A failed attempt to save six sheds near Baraboo is now a rallying point for those who argue changes to the state’s prevailing wage law could cripple volunteer projects.
But those people do not understand the law, said Terry McGowan, business manager for the International Union of Operating Engineers Local 139.
“If people want to be mad at prevailing wage laws, be made at them for the right reasons,” he said. “This has to do with federal law; it’s nothing to do with the state.”
The Baraboo-based Badger Steam & Gas Engine Club, an organization that collects and restores old agricultural equipment, earlier this month tried to save six sheds on Highway 12 for storage, said Robert Coates, the group’s president.
The Wisconsin Department of Transportation is expanding the highway in the area, and Coates said the 30-foot-by-60-foot sheds were marked for demolition. The group offered to take the sheds off the property and rebuild them on group-owned land.
McGowan said everyone agreed to the transfer, and he volunteered some Operating Engineers apprentices to help with the move. But the Highway 12 project uses enough federal money to trigger federal prevailing wage laws, which prevent volunteer work.
The sheds were demolished because the group needed volunteers to move the sheds.
“It would have been a windfall for us,” Coates said. “But it’s not as though we’re suffering without them.
Everyone’s just disappointed we couldn’t get it done.”
Yet some lawmakers and policy watchdog groups are saying the failed relocation highlights the dangers of proposed changes to the state’s prevailing wage law in the 2009-11 state budget. Particularly, the groups worry a reduction in the state’s prevailing wage threshold from $234,000 to $2,000 for multiple-trade projects, which matches the federal requirement, could force volunteer organizations such as Habitat for Humanity to pay prevailing wages on projects.
The potential damage to volunteer operations increases as the prevailing wage threshold decreases, said Rich Eggleston, communications and community outreach coordinator for the Wisconsin Alliance of Cities
“When you include private projects that receive public money in the proposal,” he said, “you have a problem.”
But McGowan said Eggleston and other opponents to the changes are confusing federal law with state law.
“You put that out there and suddenly it becomes that old battle cry of, ‘What about the children?’ and how volunteers can’t build playgrounds,” he said. “Volunteer work is exempted from the (state) law and the changes, and if I’ve got to spell that out to everyone, so be it.”
Dick Jones, spokesman for the Wisconsin Department of Workforce Development, agreed.
“We have looked into it,” he said. “It’s not an issue.
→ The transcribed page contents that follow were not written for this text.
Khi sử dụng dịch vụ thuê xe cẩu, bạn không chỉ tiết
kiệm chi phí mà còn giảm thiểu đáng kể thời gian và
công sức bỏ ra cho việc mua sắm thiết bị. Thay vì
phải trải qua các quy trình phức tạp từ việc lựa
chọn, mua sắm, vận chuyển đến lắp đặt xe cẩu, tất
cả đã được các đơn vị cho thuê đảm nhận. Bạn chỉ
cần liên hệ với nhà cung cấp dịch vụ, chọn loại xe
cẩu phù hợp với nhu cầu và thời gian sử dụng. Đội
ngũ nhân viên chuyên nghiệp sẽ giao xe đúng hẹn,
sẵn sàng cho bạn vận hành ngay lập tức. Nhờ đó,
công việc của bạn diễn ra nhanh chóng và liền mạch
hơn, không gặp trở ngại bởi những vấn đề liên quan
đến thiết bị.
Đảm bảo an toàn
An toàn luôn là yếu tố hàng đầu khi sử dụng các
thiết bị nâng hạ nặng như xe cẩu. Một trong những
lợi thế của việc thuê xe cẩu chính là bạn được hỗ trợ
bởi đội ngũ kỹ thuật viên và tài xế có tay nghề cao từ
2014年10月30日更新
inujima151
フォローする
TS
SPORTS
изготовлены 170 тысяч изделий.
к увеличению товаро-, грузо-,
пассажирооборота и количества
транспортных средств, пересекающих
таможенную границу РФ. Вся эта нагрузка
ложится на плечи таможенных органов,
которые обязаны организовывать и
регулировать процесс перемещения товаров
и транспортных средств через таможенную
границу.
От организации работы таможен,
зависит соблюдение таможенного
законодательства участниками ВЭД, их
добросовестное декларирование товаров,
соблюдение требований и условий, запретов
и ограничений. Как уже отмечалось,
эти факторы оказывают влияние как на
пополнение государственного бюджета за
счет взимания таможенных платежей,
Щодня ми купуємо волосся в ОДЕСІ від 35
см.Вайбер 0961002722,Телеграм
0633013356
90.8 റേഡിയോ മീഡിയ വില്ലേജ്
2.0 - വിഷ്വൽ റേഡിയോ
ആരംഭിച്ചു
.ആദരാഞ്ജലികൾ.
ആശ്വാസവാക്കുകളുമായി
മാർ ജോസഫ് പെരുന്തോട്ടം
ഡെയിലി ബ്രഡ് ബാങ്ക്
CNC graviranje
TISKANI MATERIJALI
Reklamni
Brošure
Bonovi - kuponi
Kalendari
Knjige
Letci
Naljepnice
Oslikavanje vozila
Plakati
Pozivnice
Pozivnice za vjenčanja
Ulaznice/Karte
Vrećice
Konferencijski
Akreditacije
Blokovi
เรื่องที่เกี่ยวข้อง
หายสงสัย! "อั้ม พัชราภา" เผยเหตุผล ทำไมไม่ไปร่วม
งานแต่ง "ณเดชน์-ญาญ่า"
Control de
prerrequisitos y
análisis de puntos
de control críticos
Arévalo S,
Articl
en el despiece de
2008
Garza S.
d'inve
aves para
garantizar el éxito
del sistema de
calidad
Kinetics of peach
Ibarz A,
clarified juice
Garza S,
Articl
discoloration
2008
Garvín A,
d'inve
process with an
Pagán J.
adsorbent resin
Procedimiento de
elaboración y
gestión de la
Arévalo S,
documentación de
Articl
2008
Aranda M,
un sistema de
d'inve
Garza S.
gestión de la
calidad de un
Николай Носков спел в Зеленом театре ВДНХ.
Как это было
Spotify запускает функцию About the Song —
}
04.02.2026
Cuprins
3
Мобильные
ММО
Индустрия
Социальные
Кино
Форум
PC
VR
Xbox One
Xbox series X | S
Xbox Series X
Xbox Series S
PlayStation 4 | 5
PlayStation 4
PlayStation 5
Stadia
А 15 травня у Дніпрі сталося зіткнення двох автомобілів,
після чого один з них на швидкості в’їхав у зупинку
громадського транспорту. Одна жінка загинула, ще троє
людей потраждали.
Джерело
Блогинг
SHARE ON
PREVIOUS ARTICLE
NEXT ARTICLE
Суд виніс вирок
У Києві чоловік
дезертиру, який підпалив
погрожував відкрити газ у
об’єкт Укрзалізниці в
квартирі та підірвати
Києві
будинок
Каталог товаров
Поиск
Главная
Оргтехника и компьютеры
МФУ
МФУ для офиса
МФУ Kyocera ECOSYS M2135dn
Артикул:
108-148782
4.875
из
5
If you’re not paid for labor, the prevailing wage law would not apply to you, and our reading of the law would not change that.”
Eggleston said the changes still make him uneasy. He said the state can claim prevailing wage laws do not apply to volunteer work, but he questions whether that will be the case.
“I would almost guarantee that somewhere along the way, they’ll miss something,” he said. “These people don’t like to admit mistakes.”
But McGowan said any debate about the changes must center on the reality of the law and the budget bill.
“If they have issues with proposals, fine, let’s sit around a table and talk about it,” he said. “But don’t just make things up.”